Les autistes ont souvent du mal à comprendre intuitivement une situation ou à deviner ce que ressentent les autres. «Je suis par exemple très direct, au point de choquer peut-être mes interlocuteurs», explique Matthias. «Lorsque je rencontre un problème au travail, je n’hésite pas à en parler et m’obstine. Je ne prends ma pause café qu’après l’avoir résolu.»

Il doit se forcer à faire des pauses, et ne remarque souvent que peu avant la fin de la journée qu’il est épuisé. «L’une de mes faiblesses, c’est peut-être mon hyperactivité. Lorsque quelqu’un m’expose un problème de façon complexe, je me mets immédiatement à rechercher une solution.»

En effet, Matthias parle vite et avec entrain, rit souvent et n’éprouve aucune difficulté à parler de lui. Il estime que l’affirmation selon laquelle les autistes n’aiment pas communiquer ni entretenir des relations sociales est une idée reçue. «J’ai appris à apprécier cela, explique-t-il. Il pratique p. ex. l’escrime à l’épée pendant son temps libre et fait partie depuis trois ans d’une association d’apiculteurs amateurs.

Lorsque je rencontre un problème au travail, je n’hésite pas à en parler et m’obstine.

Un autisme diagnostiqué à l’âge adulte

En faisant la connaissance de Felix, je comprends encore mieux à quel point les formes d’autisme sont différentes. Lui me tend la main immédiatement pour me saluer. Neurobiologiste de formation, il a longtemps été chercheur. Aujourd’hui âgé de 39 ans, il a acquis en autodidacte ses vastes compétences informatiques.

Felix, qui parle de façon calme, réfléchie et posée, a appris un peu par hasard qu’il était atteint d’autisme: c’était il y a quatre ans seulement, alors qu’il se sentait épuisé après un séjour de recherche de plusieurs mois en Corée du Sud. J’ai toujours été très actif, j’ai fait de nombreuses heures supplémentaires et j’ai souvent travaillé le week-end. Je n’ai jamais remarqué que je n’avais pas de vie privée.»

La capacité de concentration, une autre force

Aujourd’hui, il s’étonne qu’il ne soit venu à l’esprit de personne – pas même de lui-même – qu’il pouvait s’agir d’autisme. «Après coup, ce diagnostic m’a permis de mieux comprendre certaines choses. » Par exemple, pourquoi il se consacrait aussi intensément à ses travaux scientifiques.

«Je peux me concentrer pleinement et longuement sur un problème. Je n’éprouve jamais de frustration; je m’obstine jusqu’à ce que j’aie trouvé une réponse.» C’est ainsi qu’il décrit ses points forts, qu’il attribue à l’autisme.

«J’aime apprendre de nouvelles choses, je ne trouve jamais cela pénible. Au contraire!» «Et tu fais tout à la vitesse de l’éclair, affirme Iris Gallmann. Ta précision et ta rapidité m’impressionnent sans cesse.»

Felix & Matthias

Ils ne veulent pas être traités différemment

Qu’en est-il de ses points faibles?

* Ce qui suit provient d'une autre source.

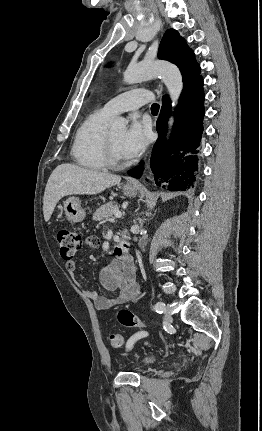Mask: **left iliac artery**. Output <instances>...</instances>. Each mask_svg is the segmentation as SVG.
Segmentation results:
<instances>
[{"instance_id":"44dca946","label":"left iliac artery","mask_w":262,"mask_h":431,"mask_svg":"<svg viewBox=\"0 0 262 431\" xmlns=\"http://www.w3.org/2000/svg\"><path fill=\"white\" fill-rule=\"evenodd\" d=\"M154 310L157 312V313H163L164 311H165V303H163V302H157L156 304H155V306H154ZM147 334V333H146ZM130 345H131V342L130 341H128V343H127V348L128 347H130Z\"/></svg>"}]
</instances>
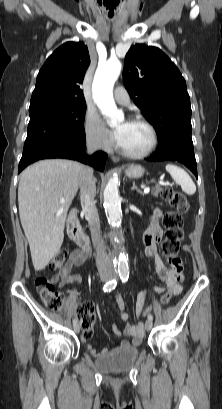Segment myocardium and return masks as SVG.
<instances>
[{"label": "myocardium", "mask_w": 222, "mask_h": 409, "mask_svg": "<svg viewBox=\"0 0 222 409\" xmlns=\"http://www.w3.org/2000/svg\"><path fill=\"white\" fill-rule=\"evenodd\" d=\"M129 121L134 122V123L142 124V125H144V126H146L148 128V130L151 133L150 145L148 146L147 149H145L142 152H130V151H127V150L121 148L119 145L117 146V149L123 156L128 157V158H132V159L145 158V157L149 156L156 149V147L158 145V132H157L155 126L150 121L145 119L144 117L133 116V117L130 118Z\"/></svg>", "instance_id": "1"}]
</instances>
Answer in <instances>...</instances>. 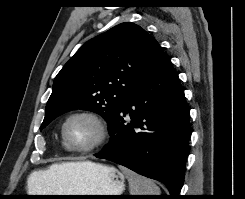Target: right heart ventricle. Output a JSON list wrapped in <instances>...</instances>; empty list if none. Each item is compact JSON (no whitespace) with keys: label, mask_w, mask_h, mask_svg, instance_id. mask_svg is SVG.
<instances>
[{"label":"right heart ventricle","mask_w":245,"mask_h":199,"mask_svg":"<svg viewBox=\"0 0 245 199\" xmlns=\"http://www.w3.org/2000/svg\"><path fill=\"white\" fill-rule=\"evenodd\" d=\"M62 145H63V147H64L65 149H68V148L66 147V145L64 144V142L62 143Z\"/></svg>","instance_id":"obj_1"}]
</instances>
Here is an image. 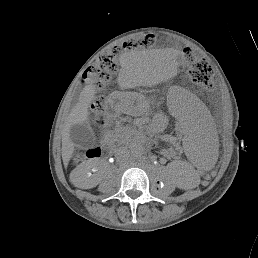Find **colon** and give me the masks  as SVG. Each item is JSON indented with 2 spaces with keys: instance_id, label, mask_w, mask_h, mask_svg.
<instances>
[{
  "instance_id": "obj_1",
  "label": "colon",
  "mask_w": 258,
  "mask_h": 258,
  "mask_svg": "<svg viewBox=\"0 0 258 258\" xmlns=\"http://www.w3.org/2000/svg\"><path fill=\"white\" fill-rule=\"evenodd\" d=\"M158 36L155 34H146L137 39H129L122 45H117L111 48L108 52L102 54L84 74L85 82L95 86L97 89H103L111 79L112 74L117 68V59L125 50H137L142 48H150L157 44ZM184 60L191 63L189 74L191 79L205 87L210 86L212 78V69L209 63L205 60H194L191 52L187 49L184 52ZM103 102L97 98L92 103L94 114L102 119Z\"/></svg>"
}]
</instances>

Il affirme avoir du mal à aborder des personnes qu’il ne connaît pas dans le cadre de sa vie privée. «Mon intuition n’est pas très développée; je raisonne surtout de façon logique. » En tout cas, il noue plus facilement des relations lorsque son interlocuteur a les mêmes intérêts que lui, p. ex. s’il aime lire des romans de science-fiction. Il apprécie ce type de livres, de même que les ouvrages spécialisés. Pour se tenir au courant des dernières actualités, il écoute des podcasts dédiés à des sujets divers et variés. Il fait en outre régulièrement du fitness pour compenser son travail intellectuel.

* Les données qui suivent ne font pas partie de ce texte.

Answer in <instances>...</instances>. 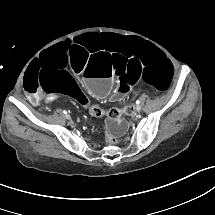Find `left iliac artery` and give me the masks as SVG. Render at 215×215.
Returning <instances> with one entry per match:
<instances>
[{
	"label": "left iliac artery",
	"mask_w": 215,
	"mask_h": 215,
	"mask_svg": "<svg viewBox=\"0 0 215 215\" xmlns=\"http://www.w3.org/2000/svg\"><path fill=\"white\" fill-rule=\"evenodd\" d=\"M137 106H140V100L136 101Z\"/></svg>",
	"instance_id": "obj_1"
}]
</instances>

Lorsqu’on lui demande ce qu’il aimerait changer à son quotidien professionnel, Felix répond: «Nous ne voulons pas être traités différemment: nous ne sommes pas des personnes fatigantes qui se vexent rapidement. Nous désirons être abordés de la même manière que les personnes neurotypiques.» Et Iris Gallmann d’ajouter: «Ce qui profite aux personnes neuro-atypiques profite également aux autres. Le fait de discuter sans crainte des problèmes et de se donner ouvertement des feed-back est bon pour tout le monde.»

Nous ne voulons pas être traités différemment: nous ne sommes pas des personnes fatigantes qui se vexent rapidement.